Bu geleneğe gerçekten hizmet eden ve söz, müzik üreten ozanlar, aşıklar neden okullarda derslere bir defa gönderilmiyor? Para karşılığı değil, bana desinler ki ‘Eline sazı al. Git üniversiteye, liseye.’ Oradaki çocuk beni bir defa görsün. ‘Bizim aşıklar bizim kültürümüzün içinde.’ diye çocukların aklında kalacak. Neden üniversitelere aşıklar gidip anlatmıyor? Sevgiyi, dostluğu, kardeşliği, vatan sevgisini, millet sevgisini niye anlattırmıyorlar? Yıllarca neden anlattırılmadı bunlar?
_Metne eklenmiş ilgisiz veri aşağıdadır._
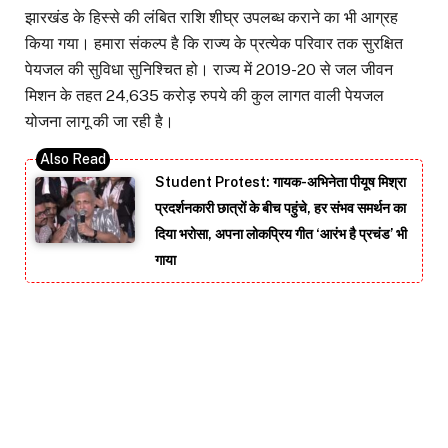
झारखंड के हिस्से की लंबित राशि शीघ्र उपलब्ध कराने का भी आग्रह
किया गया। हमारा संकल्प है कि राज्य के प्रत्येक परिवार तक सुरक्षित
पेयजल की सुविधा सुनिश्चित हो। राज्य में 2019-20 से जल जीवन
मिशन के तहत 24,635 करोड़ रुपये की कुल लागत वाली पेयजल
योजना लागू की जा रही है।
Student Protest: गायक-अभिनेता पीयूष मिश्रा
प्रदर्शनकारी छात्रों के बीच पहुंचे, हर संभव समर्थन का
दिया भरोसा, अपना लोकप्रिय गीत ‘आरंभ है प्रचंड’ भी
गाया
Biz kendi değerimizi bilirsek, o değerimizin farkında olursak ya da farkında olanlara imkan vermeyenlerin de farkında olursak, biz bu işi en iyi şekilde yaşatır ve geleceğe de taşırız.”
Aşık Maksut Koca, pandemi döneminde kurduğu YouTube kanalında aşıklık geleneğine ilişkin bilgiler verdiğini ve eserlerini dinleyicilerin beğenisine sunduğunu dile getirerek, Facebook’ta gerçekleştirdiği canlı yayın konserlerini yaklaşık 35 binin kişinin izlediğini söyledi.
“Kime Güveneceksin”, “Yüreğin Yansın”, “Kim Bilir, “Ah Benim Ömrüm” ve “Baba Nasihati” gibi eserlerine son olarak “Kirletmeyin” adlı çalışmasını ekleyen usta aşık, “Bu eserim, sırf kendi çıkarları uğruna atomlar, füzeler, nükleer silahlar üreterek, masum insanları öldürme yarışına giren, doğayı, tabiatı, evreni kirleten, gıdaların genetiğini değiştirerek insanların sağlığıyla oynayan, iklimin değişmesine sebep olan ve güzelim dünyamızı yaşanmaz hale getiren insanlığın yüz karası dünyanın süper güçlerinedir. Tarih sizleri affetmeyecektir.” ifadelerini sözlerine ekledi.